Entered the Family: July 1999

Adopted From: Meow, Inc.

Favorite Things: People feet, dog tails, eating toilet paper fresh off the roll.

Quote: "Who, me?"




He came into our home almost by mistake. I'd gone up to the adoption center not to find a new cat, but needing to cuddle something small and furry. I missed Fox too much to even think of getting a new kitten just then... but sometimes, fate decides to make its presence felt.

There he was. Screaming at the top of his kitten lungs, reaching out from the bars of his cage, a little black fur-thing with an exceptionally assertive personality. He reached out of his cage, grabbed my fingers, and pulled them through, proceeding to give me a tongue-bath.

"Watch that one," the shelter lady warned. "He's a frisky fella." But the moment I opened his cage, this "frisky fella" sat bolt upright in the palm of my hand, looked about the room, then settled back against me and began to purr.

And I knew, somehow, that perhaps he was the one.

I let the decision sit for a while, and then, one evening about a week later, brought my boyfriend up to see him. My Man was skeptical, but supportive.

"You shouldn't get another orange tabby." he said.

"This one is black." I said.

"How are we going to tell him apart from Ian?" he protested.

"This one's smaller." I said.

"He'll grow." warned my Man.

"And he's got a little white locket on his chest." I said. My Man grunted, unconvinced.

"I want to be able to tell them apart from behind." he said.

"We'll make them wear different colored collars." I said, starting to feel for all the world like the mother of twins.

So we went in, and I forced myself to walk among the cages... cages FULL of kittens, including some exceptionally beautiful calicos and tabbies who almost won our hearts... but time and again we kept coming back to the cage where a little black cat sat alone, and looking at each other.

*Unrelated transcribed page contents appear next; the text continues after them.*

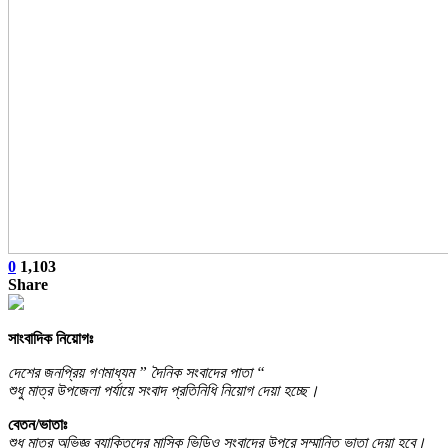
0
1,103
Share
সাংবাদিক নিয়োগঃ
দেশের জনপ্রিয় গণমাধ্যম ” দৈনিক সংবাদের পাতা “
শুধু মাত্র উপজেলা পর্যায়ে সংবাদ প্রতিনিধি নিয়োগ দেয়া হচ্ছে।
বেতন/ভাতাঃ
শুধু মাত্র অভিজ্ঞ ব্যাক্তিদের মাসিক ভিডিও সংবাদের উপরে সম্মানিত ভাতা দেয়া হবে।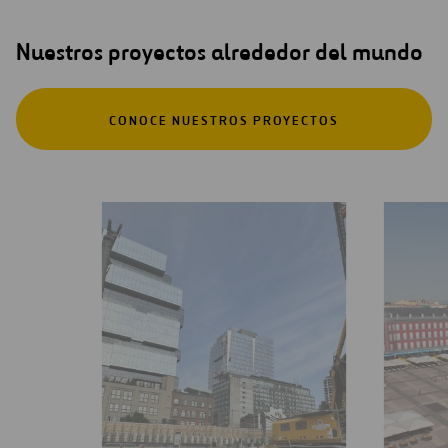
Nuestros proyectos alrededor del mundo
CONOCE NUESTROS PROYECTOS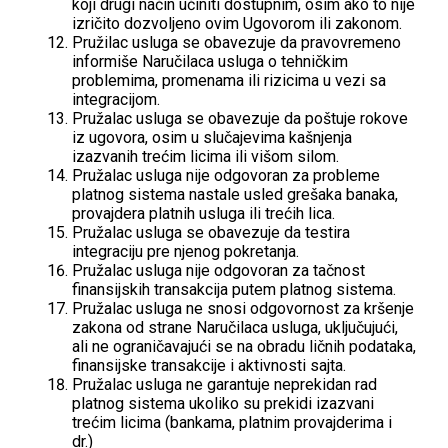
koji drugi način učiniti dostupnim, osim ako to nije
izričito dozvoljeno ovim Ugovorom ili zakonom.
Pružilac usluga se obavezuje da pravovremeno
informiše Naručilaca usluga o tehničkim
problemima, promenama ili rizicima u vezi sa
integracijom.
Pružalac usluga se obavezuje da poštuje rokove
iz ugovora, osim u slučajevima kašnjenja
izazvanih trećim licima ili višom silom.
Pružalac usluga nije odgovoran za probleme
platnog sistema nastale usled grešaka banaka,
provajdera platnih usluga ili trećih lica.
Pružalac usluga se obavezuje da testira
integraciju pre njenog pokretanja.
Pružalac usluga nije odgovoran za tačnost
finansijskih transakcija putem platnog sistema.
Pružalac usluga ne snosi odgovornost za kršenje
zakona od strane Naručilaca usluga, uključujući,
ali ne ograničavajući se na obradu ličnih podataka,
finansijske transakcije i aktivnosti sajta.
Pružalac usluga ne garantuje neprekidan rad
platnog sistema ukoliko su prekidi izazvani
trećim licima (bankama, platnim provajderima i
dr.)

"Well," said my Man. "He is the friendliest of the bunch. The most outgoing."

"You think?" I asked.

"Yeah." he said.

And the little black kitten came home.

His name had been Java, at the shelter... a name which neither of us cared for particularly. And so... the naming began. Loki? Trouble? Luck? Shadow? Dozens of names grew into a list the likes of which T.S. Eliot would have cringed at. And finally, growing bored... "Jonathan. William. Walter. Alex."

My Man grinned. "Alex."

"Alex?"

"It's so bland, it's perfect. Alex."

"You're sure? Not Loki?" I was personally pulling for Loki.

"Alex."

So Alex it was... Alex, sometimes Alexopolis, sometimes Catboy. He's become my closest companion, the brave hunter of insects and feet under the blanket, lapwarmer as I sit before the computer, resident acrobat swooping up and down the cat-shelves and balancing precariously on ledge and bookcase. He's learned how to wake me up in the morning by butting his small, wet nose under my arm and purring like a Harley at full throttle, or by gently extending a velvet paw to pat a sleeping human's cheek.

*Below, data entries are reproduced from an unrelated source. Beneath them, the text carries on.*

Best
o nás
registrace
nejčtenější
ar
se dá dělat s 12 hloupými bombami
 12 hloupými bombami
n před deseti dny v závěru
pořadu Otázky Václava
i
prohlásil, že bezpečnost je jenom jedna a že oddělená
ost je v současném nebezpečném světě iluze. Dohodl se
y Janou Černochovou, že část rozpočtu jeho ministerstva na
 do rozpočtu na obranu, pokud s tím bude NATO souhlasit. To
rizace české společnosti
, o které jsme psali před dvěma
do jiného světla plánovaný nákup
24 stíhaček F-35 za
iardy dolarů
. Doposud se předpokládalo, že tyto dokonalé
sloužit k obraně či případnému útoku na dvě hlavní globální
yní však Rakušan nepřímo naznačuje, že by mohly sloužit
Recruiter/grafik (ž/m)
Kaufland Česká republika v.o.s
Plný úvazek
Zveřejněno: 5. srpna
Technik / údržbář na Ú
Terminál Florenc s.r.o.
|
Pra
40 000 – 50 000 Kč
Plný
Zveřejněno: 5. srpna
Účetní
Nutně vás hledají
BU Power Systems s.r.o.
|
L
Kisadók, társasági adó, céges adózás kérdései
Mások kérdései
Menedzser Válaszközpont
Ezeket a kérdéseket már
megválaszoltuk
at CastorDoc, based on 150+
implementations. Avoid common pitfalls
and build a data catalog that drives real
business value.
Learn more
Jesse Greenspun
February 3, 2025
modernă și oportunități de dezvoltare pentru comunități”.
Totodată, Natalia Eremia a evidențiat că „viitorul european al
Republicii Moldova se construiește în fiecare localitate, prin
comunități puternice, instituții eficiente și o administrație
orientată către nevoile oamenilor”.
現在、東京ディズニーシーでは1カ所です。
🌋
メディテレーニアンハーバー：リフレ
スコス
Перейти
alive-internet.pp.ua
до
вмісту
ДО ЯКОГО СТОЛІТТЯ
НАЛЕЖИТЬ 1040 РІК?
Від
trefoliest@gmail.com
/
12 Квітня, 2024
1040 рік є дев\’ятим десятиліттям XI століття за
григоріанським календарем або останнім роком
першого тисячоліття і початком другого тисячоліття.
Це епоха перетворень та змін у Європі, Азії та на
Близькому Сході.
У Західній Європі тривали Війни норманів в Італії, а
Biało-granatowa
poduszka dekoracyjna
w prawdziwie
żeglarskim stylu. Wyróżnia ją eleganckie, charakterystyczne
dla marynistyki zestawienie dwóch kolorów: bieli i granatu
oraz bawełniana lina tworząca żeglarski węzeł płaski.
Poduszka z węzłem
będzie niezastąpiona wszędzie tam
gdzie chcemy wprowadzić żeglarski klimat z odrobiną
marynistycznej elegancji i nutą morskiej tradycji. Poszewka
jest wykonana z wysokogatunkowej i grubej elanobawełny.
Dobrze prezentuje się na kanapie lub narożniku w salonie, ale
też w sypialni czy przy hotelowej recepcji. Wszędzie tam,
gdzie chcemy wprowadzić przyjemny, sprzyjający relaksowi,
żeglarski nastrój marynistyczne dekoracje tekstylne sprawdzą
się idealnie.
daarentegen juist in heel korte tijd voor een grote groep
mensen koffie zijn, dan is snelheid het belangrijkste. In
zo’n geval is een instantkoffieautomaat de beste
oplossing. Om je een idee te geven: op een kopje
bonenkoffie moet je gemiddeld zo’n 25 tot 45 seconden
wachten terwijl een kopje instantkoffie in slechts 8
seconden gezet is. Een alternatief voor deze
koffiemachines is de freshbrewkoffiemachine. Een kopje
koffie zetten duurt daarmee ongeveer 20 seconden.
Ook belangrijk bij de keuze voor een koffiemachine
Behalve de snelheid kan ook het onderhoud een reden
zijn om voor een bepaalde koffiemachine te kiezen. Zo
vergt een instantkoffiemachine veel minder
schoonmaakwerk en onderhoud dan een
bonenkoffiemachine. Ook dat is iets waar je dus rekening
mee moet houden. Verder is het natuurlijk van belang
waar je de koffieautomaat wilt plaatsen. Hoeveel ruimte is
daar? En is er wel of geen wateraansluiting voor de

Ian the Elder took his own sweet time to adjust to his presence. Even now, when intercat relations have blossomed into sudden, frantic games of cat-wresting-tag and affectionate bouts of mutual ear washing, has moments when he seems quite irritated with the world at large that such a rambunctious bundle of fuzz even exists. Still, the hissing and growling have been dispensed with - and Ian has been known to sneak a live mouse into the apartment in order to teach his protege how to hunt it properly. (Too bad for him that I, being no fan of mouse carnage, inevitably catch and release the quarry first!)

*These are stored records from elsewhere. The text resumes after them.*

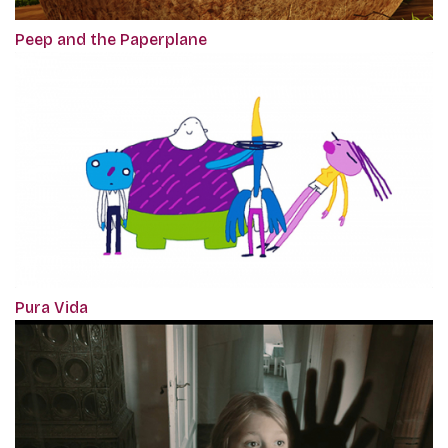
Peep and the Paperplane
Pura Vida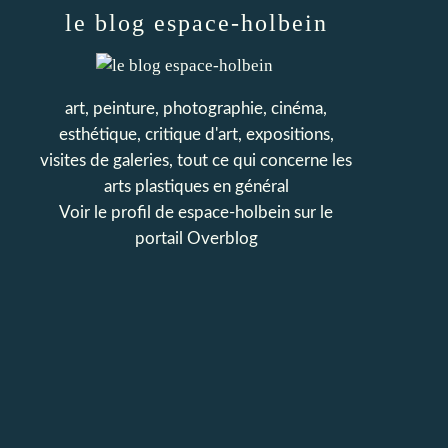
le blog espace-holbein
art, peinture, photographie, cinéma,
esthétique, critique d'art, expositions,
visites de galeries, tout ce qui concerne les
arts plastiques en général
Voir le profil de
espace-holbein
sur le
portail Overblog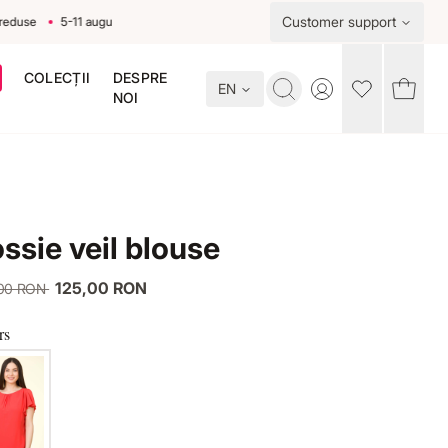
Customer support
se
5-11 august
COLECȚII
DESPRE
EN
Toggle account me
NOI
ssie veil blouse
125,00 RON
,00 RON
rs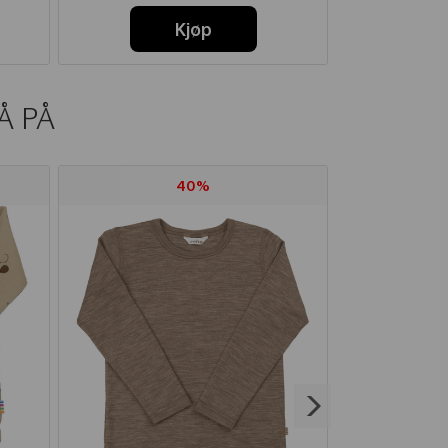
Kjøp
Å PÅ
40%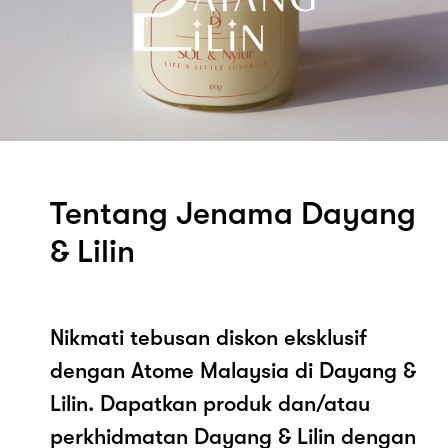
Tentang Jenama Dayang
& Lilin
Nikmati tebusan diskon eksklusif
dengan Atome Malaysia di Dayang &
Lilin. Dapatkan produk dan/atau
perkhidmatan Dayang & Lilin dengan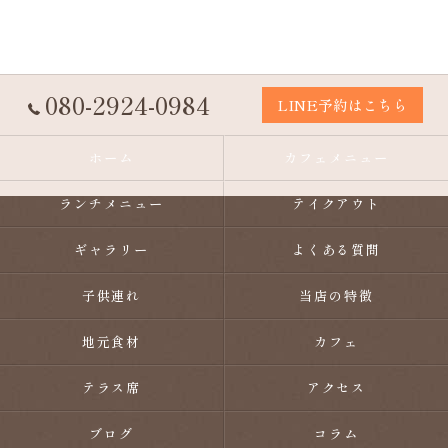
080-2924-0984
LINE予約はこちら
ホーム
カフェメニュー
ランチメニュー
テイクアウト
ギャラリー
よくある質問
子供連れ
当店の特徴
地元食材
カフェ
テラス席
アクセス
ブログ
コラム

Alex does, however, get on famously with the resident dog, whom he sees as a combination littermate/chew toy, batting furiously at the wagging tail, stalking poor Quentin from all angles, and swooping down upon him like the quarterback of an all-star football team. Quentin sighs, looks much put-upon, but bears all patiently. For his part, Alex seems to be imitating the dog, eating when he eats, drinking when he drinks, and we even found them curled up together once.